Hell On Earth

And then they appeared.

Perhaps not all of them, but more than enough to be going on with. Whatever ward had been holding them back from their old haunts, so to speak, it had broken like an expectant mother’s waters. A pale female ghost, Victorian maid’s outfit emphasising a pregnant belly ascended to the ceiling in front of me as though climbing stairs, which perhaps is where they had been originally before the character and heart had been ripped out of the place. She was crying soundlessly and carrying a knitting needle raised in front of her as though about to use it as a weapon echoing some fraught drama that had taken place in this abominable old house.

A young man with a sad-eyed terrier under his arm prepared to tie a noose round neck as he stepped up on a chair that was no longer there and jumped off, neck lolling at an impossible angle. In the corner, a little girl in t-shirt that she had pulled down around her knees rocked back and forth, arm extended as though warding off blows from someone or something unseen. A middle aged woman raised a walking cane high into the air again and again, bringing it down on the supine body of old man in a wheelchair who was laughing, toothless maw wide open, shoulders heaving.

There were too many of them to count and they were all silent as the grave. A milling, mindless, soundless throng unable to utter so much as a word or scream, or connect in any way with this world. The truly disturbing thing about these ghosts was that they had either met violent ends or had dealt them out. Most ghosts did something random, like walking a particular path over and over again; or performing the same innocuous actions. Not these little vignettes of hell on earth. The spell, if it was such, had been broken and I needed to get out of there. Hopefully they were attached to the house and couldn’t come after me.

Only one way to find out.

When She Was Bad

He was as good as his word and within an hour a were called Keira turned up at my door. She lived in Edinburgh and was some distant relation or other to Jack. She was thin, with shaggy brown her that tumbled down her back, so long she could sit on it. Her eyes were a hot, angry brown and despite her age she radiated a power and unpredictability that you really wouldn’t want to cross. That’s probably what being named Keira would do for a girl.

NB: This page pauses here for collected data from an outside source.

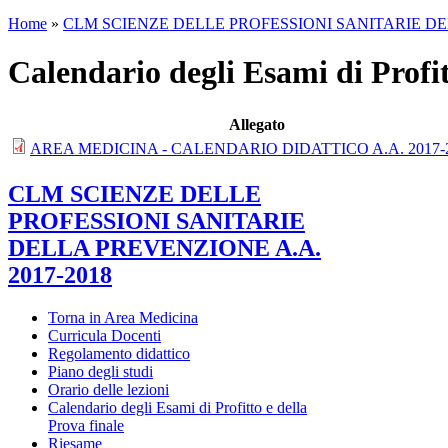
Home
»
CLM SCIENZE DELLE PROFESSIONI SANITARIE DEL
Calendario degli Esami di Profit
Allegato
AREA MEDICINA - CALENDARIO DIDATTICO A.A. 2017-2
CLM SCIENZE DELLE
PROFESSIONI SANITARIE
DELLA PREVENZIONE A.A.
2017-2018
Torna in Area Medicina
Curricula Docenti
Regolamento didattico
Piano degli studi
Orario delle lezioni
Calendario degli Esami di Profitto e della
Prova finale
Riesame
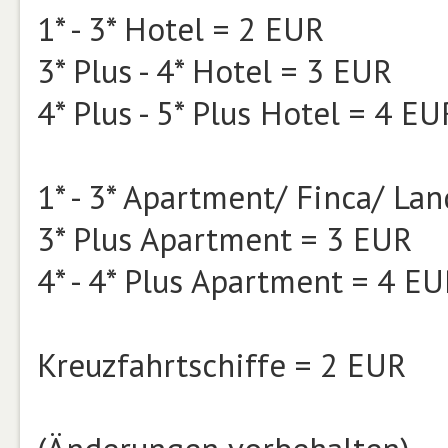
1* - 3* Hotel = 2 EUR
3* Plus - 4* Hotel = 3 EUR
4* Plus - 5* Plus Hotel = 4 EU
1* - 3* Apartment/ Finca/ La
3* Plus Apartment = 3 EUR
4* - 4* Plus Apartment = 4 E
Kreuzfahrtschiffe = 2 EUR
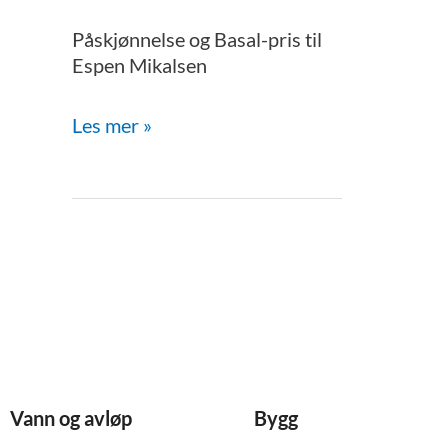
Påskjønnelse og Basal-pris til
Påskjønnelse
Espen Mikalsen
og
Basal-
Les mer »
pris
til
Espen
Mikalsen
Vann og avløp
Bygg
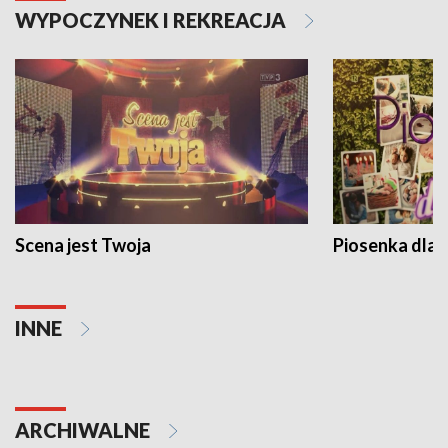
WYPOCZYNEK I REKREACJA
Scena jest Twoja
Piosenka dla 
INNE
ARCHIWALNE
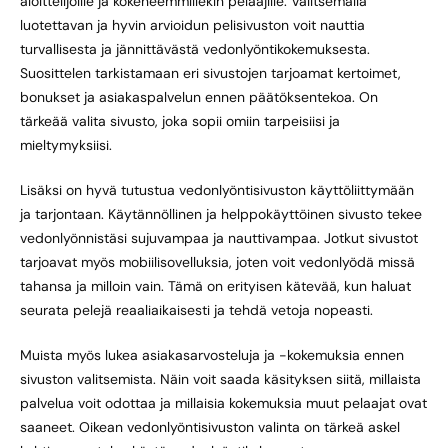
aloittelijoille ja kokeneemmillekin pelaajille. Valitsemalla
luotettavan ja hyvin arvioidun pelisivuston voit nauttia
turvallisesta ja jännittävästä vedonlyöntikokemuksesta.
Suosittelen tarkistamaan eri sivustojen tarjoamat kertoimet,
bonukset ja asiakaspalvelun ennen päätöksentekoa. On
tärkeää valita sivusto, joka sopii omiin tarpeisiisi ja
mieltymyksiisi.
Lisäksi on hyvä tutustua vedonlyöntisivuston käyttöliittymään
ja tarjontaan. Käytännöllinen ja helppokäyttöinen sivusto tekee
vedonlyönnistäsi sujuvampaa ja nauttivampaa. Jotkut sivustot
tarjoavat myös mobiilisovelluksia, joten voit vedonlyödä missä
tahansa ja milloin vain. Tämä on erityisen kätevää, kun haluat
seurata pelejä reaaliaikaisesti ja tehdä vetoja nopeasti.
Muista myös lukea asiakasarvosteluja ja -kokemuksia ennen
sivuston valitsemista. Näin voit saada käsityksen siitä, millaista
palvelua voit odottaa ja millaisia kokemuksia muut pelaajat ovat
saaneet. Oikean vedonlyöntisivuston valinta on tärkeä askel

The three of us stood in the room with the dead thing and it was really beginning to stink. Jack had taken off the ludicrous bandages and had managed to have a shower and change into clean clothes. He exuded a warm, tactile energy that crawled across my skin with leaden little boots but I was glad to see he could still could use the arm that had nearly been ripped off, He was clearly having problems with his mangled hand, but his body was most definitely on the mend, even if his temper hadn’t improved. The initial euphoria of the morning and metamorphosed into low level rage.

Keira crouched down beside the hand so that it was at her eye level, her movements cat-like, fluid. She delicately sniffed the thing, though in truth it stank to high heaven. She was clearly sifting through the scents to the one which would tell her who the maker of the gruesome object was. I began to say something, but she held up an elegant long-fingered hand and I meekly did as I was bid.

“A few different people handled this,” she said, voice high, sullen. I began to wonder if this was such a good idea.

“What do you want me to do when I find them?” she asked Jack.

“Do nothing. Just let us know where they are. Do I make myself clear Keira?”

She looked balefully up at him, for all the world just like your normal, surly teenager. But seething under the surface was an intensity, a swirling were energy that spoke of apure blind rage and a tremendous power only just under control. The word nut-job also came to mind, but to my eternal credit I didn’t let it exit my mouth and work its magic.

“And why are we doing this for her? She’s the cause of all this,” she hissed.

“Keira, just do it,” he said quietly, “without question and if you can’t control yourself, I’ll punish you myself. It’s up to you.” The burst of power from Jack combined with hers was giving me a headache. He was recovering fast.

She looked like she was going to disagree staring angrily up at him, brown eyes almost black with an alien, frenzied rage that wasn’t personal, it was just part of who she was. Then, she abruptly bowed her head in a gesture more eloquent than mere words.

“Hurry,” he told her hustling her out, massive compared to her slender form, “we don’t have much time.”

She looked back at me, enunciating every work with venom and force, “I hope you die for what you’ve done. Slowly, in agony and alone.”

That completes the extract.